8. Current Technical Risks
The main risks in beta are not syntax parsing. They are engineering coverage and compatibility:
- source forms reaching backend paths without clear diagnostics
- standard-library source helpers drifting from compiler-known runtime calls
- feature claims appearing in docs before fixtures and tests exist
- collection and ADT breadth growing faster than the compatibility story
- benchmark breadth growing faster than the language contract can stabilize
- benchmark numbers being misread as public thresholds or cross-machine claims
- package behavior becoming stable before dependency, manifest, and versioning rules are precise
9. Path Beyond 1.0.0-beta.8
Glagol now implements the first real beta Slovo contract, the first post-beta tooling/install hardening release, the first runtime/resource foundation release, the first standard-library stabilization release, and the first diagnostics usability release, the first package/workspace discipline release, the first loopback networking foundation release, and the first serialization/data-interchange foundation release, and the first concrete type alias foundation release. The remaining path is from beta to stable.

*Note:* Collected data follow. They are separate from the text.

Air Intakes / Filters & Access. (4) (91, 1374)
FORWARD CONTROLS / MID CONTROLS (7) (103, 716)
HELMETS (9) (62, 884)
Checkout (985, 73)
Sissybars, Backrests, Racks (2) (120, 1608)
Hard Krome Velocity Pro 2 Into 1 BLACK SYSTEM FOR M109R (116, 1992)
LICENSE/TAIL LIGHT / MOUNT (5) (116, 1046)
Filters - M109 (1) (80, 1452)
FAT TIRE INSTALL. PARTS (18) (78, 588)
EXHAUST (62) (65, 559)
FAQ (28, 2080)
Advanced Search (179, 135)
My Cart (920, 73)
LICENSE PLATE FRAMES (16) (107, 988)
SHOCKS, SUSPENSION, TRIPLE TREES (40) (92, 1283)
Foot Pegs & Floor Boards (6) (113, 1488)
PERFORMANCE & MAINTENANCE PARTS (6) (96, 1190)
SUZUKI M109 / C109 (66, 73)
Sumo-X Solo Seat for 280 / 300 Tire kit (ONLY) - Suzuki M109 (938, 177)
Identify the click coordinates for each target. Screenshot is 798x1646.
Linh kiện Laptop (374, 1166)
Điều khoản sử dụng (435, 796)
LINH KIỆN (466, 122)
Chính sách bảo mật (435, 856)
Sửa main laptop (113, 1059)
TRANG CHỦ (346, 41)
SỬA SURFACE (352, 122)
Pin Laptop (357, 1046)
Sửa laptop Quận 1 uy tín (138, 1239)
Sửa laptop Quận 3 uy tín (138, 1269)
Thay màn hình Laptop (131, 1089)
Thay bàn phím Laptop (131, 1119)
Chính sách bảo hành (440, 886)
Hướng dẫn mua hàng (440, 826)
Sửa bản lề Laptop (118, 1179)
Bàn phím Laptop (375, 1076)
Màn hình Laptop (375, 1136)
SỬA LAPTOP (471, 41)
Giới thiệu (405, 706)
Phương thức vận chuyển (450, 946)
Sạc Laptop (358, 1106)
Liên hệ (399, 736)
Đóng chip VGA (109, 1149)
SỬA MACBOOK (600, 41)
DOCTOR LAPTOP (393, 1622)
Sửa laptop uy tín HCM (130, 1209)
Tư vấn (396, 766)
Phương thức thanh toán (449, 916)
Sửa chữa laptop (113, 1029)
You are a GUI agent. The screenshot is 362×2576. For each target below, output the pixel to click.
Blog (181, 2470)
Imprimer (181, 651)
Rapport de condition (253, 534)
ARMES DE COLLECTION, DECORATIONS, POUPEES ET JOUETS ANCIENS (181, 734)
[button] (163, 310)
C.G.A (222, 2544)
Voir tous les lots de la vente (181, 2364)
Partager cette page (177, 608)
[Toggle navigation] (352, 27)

Recommended compiler sequence:
- Complete the next blocked post-beta language-breadth slices from the Slovo roadmap without regressing the beta baseline.
- Broaden runtime-owned strings, collections, and composite value flow without exposing unstable ABI details as stable contracts.
- Refine
f32policy, additional integer families, explicit conversion behavior, and remaining library/runtime gaps. - Harden package, workspace, and standard-library import/search behavior into a compatibility-governed stable toolchain story.
- Strengthen diagnostics, generated docs, conformance fixtures, and release gates as first-class compiler interfaces.
- Keep benchmark publication local and repeatable while deferring public performance claims until methodology is stronger.
- Freeze formatter output, diagnostics schema, package behavior, stdlib
compatibility, migration policy, and toolchain contracts for
1.0.0.
10. Conclusion
Glagol has moved Slovo from a manifesto into a working beta native compiler track. The important result is not only that programs compile. It is that the support boundary is visible enough to review: source contracts, diagnostics, tests, lowering, benchmarks, and publication artifacts can be kept in sync.
The compiler is now useful enough for ordinary local tools and libraries within the documented beta contract. The path forward remains disciplined breadth and compatibility hardening, not unsupported feature claims.